Finding new people to buy your product or service is the most important part of the sales process. Your ability to prospect effectively—to find people who want and need your product or service, and are willing to buy and pay for it in the short term—is the key to your success.
People do not buy products or services. They buy results or benefits. They buy the change or improvement that they expect to enjoy as the result of purchasing your product or service. Start the prospecting process by sitting down and making a list of all the benefits that a customer could enjoy by using your product or service in different ways.
If you have a variety of benefits, organize them by priority and determine the greatest single benefit that a customer would experience. In addition, if your product offers several benefits, each of these benefits may appeal to a different type of customer.
The next stage in prospecting is for you to define exactly the prospect or person who would be most likely to buy your product or service, and buy it immediately. This requires that you define your product or service in one of four different ways.
First, what problem would an ideal customer have that your product can solve? You are looking for people who have a problem that they are willing to pay you to solve for them. You uncover this problem by asking good questions and listening closely to the answers.
Problems fall into three categories. The first is that they are obvious and clear. The customer knows she has a problem and knows what it is.
The second is that they are not obvious and are unclear. The prospect has a problem but does not know what it is and therefore is unclear about what to do to solve it. One of the great breakthrough areas in modern selling is when you can show customers that they have a problem that they did not know they had, and how you can take that problem away in a cost-effective manner.
The third type of problem is the nonexistent problem. Quite often, when you call on a prospect, seeking a person who has a problem that your product can solve, you find that the customer really does not have that problem at all. They do not need what you are selling. They are doing just fine as they are.
Second, you look for prospects who have a need that has not yet been fulfilled. Needs are what trigger buying desire and buying behavior. Many people have needs but do not know that there is a product you can sell them that would satisfy that need. This is usually why they greet an initial sales approach with words such as, “I’m not interested,” or “I’m not in the market right now.”
Exactly what need does your product or service satisfy that your customer is willing to pay you for?
The third quality of good prospects is that they have a goal that they have not yet been able to achieve. It can be anything from weight loss to financial independence, to higher income and more rapid promotion in their job. What goal can your product or service uniquely help the customer achieve?
One of the best questioning strategies is to ask customers about their long-term goals. The greater clarity that people have about the goals that they wish to achieve, the better prospects they will be and the faster they will buy what you are selling—as long as your product helps them to achieve those goals in a cost-effective way.
Finally, you are looking for a prospect who has a pain, concern, worry, or stress that you can help to alleviate or take away. A simple question such as “What keeps you awake at night?” will often open up a torrent of selling opportunities.
In the final analysis, from the time of the ancient Sumerian markets of 5,000 B.C., customers have only and always bought one thing: improvement.
What improvement in the life or work of your customer does your product or service offer?

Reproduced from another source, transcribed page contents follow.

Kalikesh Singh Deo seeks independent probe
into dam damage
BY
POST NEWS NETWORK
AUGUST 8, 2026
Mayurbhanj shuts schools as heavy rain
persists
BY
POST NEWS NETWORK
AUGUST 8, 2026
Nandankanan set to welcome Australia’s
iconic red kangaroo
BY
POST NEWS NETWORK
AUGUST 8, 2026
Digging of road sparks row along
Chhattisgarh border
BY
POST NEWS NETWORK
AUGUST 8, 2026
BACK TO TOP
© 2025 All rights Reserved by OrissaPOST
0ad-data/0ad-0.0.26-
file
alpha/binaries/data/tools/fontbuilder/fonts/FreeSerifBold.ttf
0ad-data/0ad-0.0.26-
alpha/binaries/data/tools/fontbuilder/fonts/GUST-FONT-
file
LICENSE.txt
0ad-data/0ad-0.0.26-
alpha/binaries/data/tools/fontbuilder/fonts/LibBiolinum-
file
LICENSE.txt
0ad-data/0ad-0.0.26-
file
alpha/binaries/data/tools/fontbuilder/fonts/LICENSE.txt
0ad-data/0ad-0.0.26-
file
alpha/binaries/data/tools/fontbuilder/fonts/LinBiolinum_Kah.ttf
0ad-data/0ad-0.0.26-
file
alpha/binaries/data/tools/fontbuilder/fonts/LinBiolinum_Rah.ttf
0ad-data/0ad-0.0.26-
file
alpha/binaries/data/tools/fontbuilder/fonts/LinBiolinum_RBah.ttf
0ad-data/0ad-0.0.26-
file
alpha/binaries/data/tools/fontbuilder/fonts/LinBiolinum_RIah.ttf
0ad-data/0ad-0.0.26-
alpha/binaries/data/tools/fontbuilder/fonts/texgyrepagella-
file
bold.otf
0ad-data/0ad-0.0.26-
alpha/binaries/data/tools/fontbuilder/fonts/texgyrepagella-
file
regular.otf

Customers buy in anticipation of how much better off they will be after they have bought and used your product than they were before they experienced it. You must be clear about the benefit or improvement, and you must make it clear to your customers that they will enjoy that benefit or improvement.
If you sell to businesses, their needs are very simple. They want to either increase their sales and profitability, or to decrease their costs and expenses. They want to save or gain time or money. They want to improve their business operations in some way.
Business customers determine the value of your product or service, and what they are willing to pay, by the difference between the price you charge and the financial benefits they will enjoy as the result. Both must be clear to your prospects before they can make a buying decision.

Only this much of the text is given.